**PROBLEM**
Word for word, copy all the data and drop the pictures.

**RECORDS FOR THE EXERCISE**
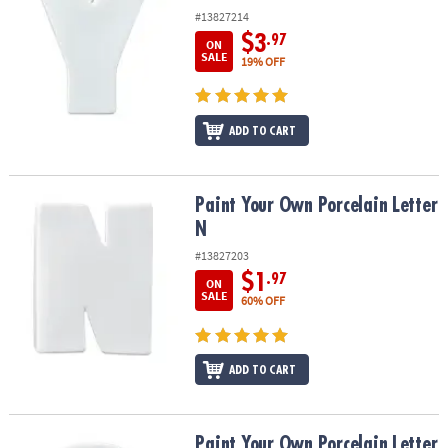
#13827214
$3
.97
ON
SALE
19% OFF
ADD TO CART
Paint Your Own Porcelain Letter N
Paint Your Own Porcelain Letter
N
#13827203
$1
.97
ON
SALE
60% OFF
ADD TO CART
Paint Your Own Porcelain Letter Q
Paint Your Own Porcelain Letter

**PROBLEM SOLUTION**
#13827214
$3
.97
ON
SALE
19% OFF
ADD TO CART
Paint Your Own Porcelain Letter N
Paint Your Own Porcelain Letter
N
#13827203
$1
.97
ON
SALE
60% OFF
ADD TO CART
Paint Your Own Porcelain Letter Q
Paint Your Own Porcelain Letter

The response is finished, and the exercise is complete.